Estimation of schedule preference and crowding perception in urban rail corridor commuting: An inverse optimization method

Abstract

This paper introduces an inverse optimization method to uncover commuters’ schedule preference and crowding perception based on aggregated observations from smart card data for an urban rail corridor system. The assessment of time-of-use preferences typically involves the use of econometric models of discrete choice based on detailed travel survey data. However, discrete choice models often struggle with potential endogeneity issues in behavioral observations when estimating individual samples from massive transit data with limited exogenous identifying information. This motivates us to employ an equilibrium modeling approach to capture the dynamism hidden in commuters’ departure time decision-making from aggregations. Assuming user optimality in observed choices, an inverse optimization method is proposed to find a set of preference parameters in the stochastic user equilibrium-based morning commuting model with heterogeneous commuters so that the resulting equilibrium pattern best approximates the observed departure rate distribution over time.

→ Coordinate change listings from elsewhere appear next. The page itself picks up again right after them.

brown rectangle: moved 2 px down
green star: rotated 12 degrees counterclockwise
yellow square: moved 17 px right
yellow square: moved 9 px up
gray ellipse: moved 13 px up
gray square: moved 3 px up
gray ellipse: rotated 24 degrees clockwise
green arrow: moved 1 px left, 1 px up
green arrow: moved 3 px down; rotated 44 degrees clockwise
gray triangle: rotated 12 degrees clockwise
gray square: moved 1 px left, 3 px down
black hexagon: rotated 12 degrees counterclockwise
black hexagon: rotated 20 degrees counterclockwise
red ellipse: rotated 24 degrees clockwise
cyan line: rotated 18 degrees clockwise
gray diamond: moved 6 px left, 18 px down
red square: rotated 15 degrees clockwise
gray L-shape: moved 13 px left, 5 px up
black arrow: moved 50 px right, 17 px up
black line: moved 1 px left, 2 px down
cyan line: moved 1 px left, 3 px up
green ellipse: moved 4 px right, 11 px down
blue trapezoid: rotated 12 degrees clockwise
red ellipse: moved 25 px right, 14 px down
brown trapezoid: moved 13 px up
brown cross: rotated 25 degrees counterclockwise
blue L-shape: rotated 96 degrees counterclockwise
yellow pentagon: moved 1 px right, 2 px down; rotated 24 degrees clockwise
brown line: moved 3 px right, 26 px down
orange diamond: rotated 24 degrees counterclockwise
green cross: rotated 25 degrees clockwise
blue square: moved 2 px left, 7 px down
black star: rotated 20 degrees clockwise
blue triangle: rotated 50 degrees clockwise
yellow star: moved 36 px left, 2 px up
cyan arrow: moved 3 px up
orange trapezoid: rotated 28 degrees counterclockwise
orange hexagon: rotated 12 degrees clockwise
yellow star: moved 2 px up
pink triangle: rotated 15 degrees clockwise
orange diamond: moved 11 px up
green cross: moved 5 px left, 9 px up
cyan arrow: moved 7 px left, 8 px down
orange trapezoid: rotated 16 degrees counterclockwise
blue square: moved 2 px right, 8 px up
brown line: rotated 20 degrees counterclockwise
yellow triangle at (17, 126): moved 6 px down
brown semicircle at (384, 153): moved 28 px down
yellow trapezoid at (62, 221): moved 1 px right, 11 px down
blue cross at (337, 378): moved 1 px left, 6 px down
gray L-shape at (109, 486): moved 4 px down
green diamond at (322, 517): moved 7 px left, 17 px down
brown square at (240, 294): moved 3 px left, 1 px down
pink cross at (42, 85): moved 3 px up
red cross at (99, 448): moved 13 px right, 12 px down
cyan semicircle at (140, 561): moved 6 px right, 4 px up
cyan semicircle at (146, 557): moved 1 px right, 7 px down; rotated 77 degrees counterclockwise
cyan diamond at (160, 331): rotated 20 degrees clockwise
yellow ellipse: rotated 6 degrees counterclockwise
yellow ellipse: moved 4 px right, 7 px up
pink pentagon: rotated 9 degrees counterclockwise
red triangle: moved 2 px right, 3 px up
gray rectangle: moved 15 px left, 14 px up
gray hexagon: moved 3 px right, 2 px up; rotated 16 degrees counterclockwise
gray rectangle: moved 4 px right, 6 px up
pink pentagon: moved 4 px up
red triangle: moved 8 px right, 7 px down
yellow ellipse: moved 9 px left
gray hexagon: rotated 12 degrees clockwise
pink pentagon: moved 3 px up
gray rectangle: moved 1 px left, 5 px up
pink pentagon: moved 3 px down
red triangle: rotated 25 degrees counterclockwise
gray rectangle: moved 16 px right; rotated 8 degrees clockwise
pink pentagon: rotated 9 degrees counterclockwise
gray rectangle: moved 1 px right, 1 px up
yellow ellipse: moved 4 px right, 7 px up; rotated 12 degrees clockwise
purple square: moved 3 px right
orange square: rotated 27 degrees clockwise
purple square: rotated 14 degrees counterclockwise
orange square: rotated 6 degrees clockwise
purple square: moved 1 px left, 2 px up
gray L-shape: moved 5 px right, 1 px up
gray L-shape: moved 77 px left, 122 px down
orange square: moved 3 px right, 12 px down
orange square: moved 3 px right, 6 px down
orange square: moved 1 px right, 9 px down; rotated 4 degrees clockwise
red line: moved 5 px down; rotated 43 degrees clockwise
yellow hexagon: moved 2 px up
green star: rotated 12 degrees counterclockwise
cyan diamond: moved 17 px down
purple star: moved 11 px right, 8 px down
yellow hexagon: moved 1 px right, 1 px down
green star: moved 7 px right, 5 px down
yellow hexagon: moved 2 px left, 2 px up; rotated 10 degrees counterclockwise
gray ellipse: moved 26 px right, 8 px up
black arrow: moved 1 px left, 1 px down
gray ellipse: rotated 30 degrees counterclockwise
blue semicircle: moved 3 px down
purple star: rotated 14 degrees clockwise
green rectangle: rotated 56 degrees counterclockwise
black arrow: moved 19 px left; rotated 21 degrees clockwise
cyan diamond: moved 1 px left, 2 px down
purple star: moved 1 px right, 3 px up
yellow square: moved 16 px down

The proposed inverse optimization problem can be formulated by a bi-level programming model and a sensitivity analysis-based solution framework is further designed for model estimation. Lastly, the smart card data and train timetable data from the rail corridor along the Beijing Subway Batong Line are synthesized for a case study to estimate commuters’ departure time choice preferences during morning peak periods, as well as to validate the robustness and practicality of the proposed method.